* **Task to complete**: Whatever lines the data contains, output all of them unchanged.

▬▬▬

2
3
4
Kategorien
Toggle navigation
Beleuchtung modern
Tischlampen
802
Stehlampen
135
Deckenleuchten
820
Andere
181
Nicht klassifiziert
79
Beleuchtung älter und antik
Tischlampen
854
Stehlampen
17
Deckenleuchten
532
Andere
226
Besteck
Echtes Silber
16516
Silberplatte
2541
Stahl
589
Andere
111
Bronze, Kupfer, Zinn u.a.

▬▬▬

* **Completed task**:
2
3
4
Kategorien
Toggle navigation
Beleuchtung modern
Tischlampen
802
Stehlampen
135
Deckenleuchten
820
Andere
181
Nicht klassifiziert
79
Beleuchtung älter und antik
Tischlampen
854
Stehlampen
17
Deckenleuchten
532
Andere
226
Besteck
Echtes Silber
16516
Silberplatte
2541
Stahl
589
Andere
111
Bronze, Kupfer, Zinn u.a.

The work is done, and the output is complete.